Implementation: Add a sentence or two at the beginning of the 'Experimental paradigms' subsection explaining why the social controllability and social navigation tasks were selected. For example: 'To assess social behavior in a controlled and quantifiable manner, we utilized two established experimental paradigms: the social controllability task, which measures participants' ability to exert and perceive social influence, and the social navigation task, which assesses social decision-making in a dynamic, narrative-based context.'
Low impact. This would enhance the clarity and transparency of the Methods section. While the section mentions that clinicians were 'licensed' and 'research-reliable,' it does not specify their professional backgrounds or the specific training they received for administering the ADOS-2 and making clinical judgments about ASD diagnoses. The Methods section is the correct location for this information, as it is essential for evaluating the rigor of the clinical assessment procedures.
Implementation: Specify the professional backgrounds of the clinicians who screened participants for ASD (e.g., clinical psychologists, psychiatrists) and the specific training they received in administering the ADOS-2 and making clinical judgments about ASD diagnoses (e.g., ADOS-2 research reliability training).

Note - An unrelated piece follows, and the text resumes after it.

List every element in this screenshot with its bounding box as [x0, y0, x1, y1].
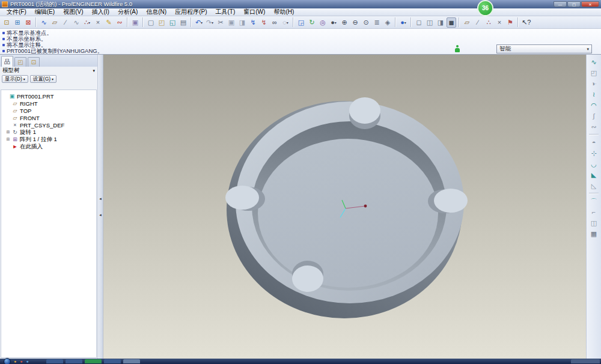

High impact. This would improve the clarity and flow of the Methods section. Currently, the section jumps between different topics (participants, measures, grouping, experimental paradigms, statistics) without clear subheadings to guide the reader. This makes it harder to follow the different aspects of the methodology.
Implementation: Introduce clear subheadings within the Methods section to organize the different components. For example: 'Participants', 'Measures', 'Grouping Procedure', 'Social Controllability Task', 'Social Navigation Task', 'Statistical Analysis'.
Medium impact. This would provide a more complete picture of the study's ethical considerations. While the section mentions IRB approval and informed consent, it does not explicitly address the ethical considerations related to diagnosing participants with ASD during the study, particularly those who were not previously diagnosed. The Methods section is the appropriate place for this information, as it pertains to the ethical conduct of the research.
Implementation: Add a sentence or two addressing the ethical considerations related to diagnosing participants with ASD during the study. For example: 'Participants who received a first-time ASD diagnosis through this study were provided with information about the diagnosis and resources for support and further evaluation. The potential benefits and risks of receiving a diagnosis were discussed with participants as part of the informed consent process.'
Low impact. This would provide additional context for interpreting the results. The current section mentions the versions of the software used but does not explain why these specific versions were used.
Implementation: Add a brief justification for the versions of Psychopy and JavaScript used. For example, you could say that these were the most up-to-date stable versions at the time of the study, or that they offered specific features necessary for the experimental design.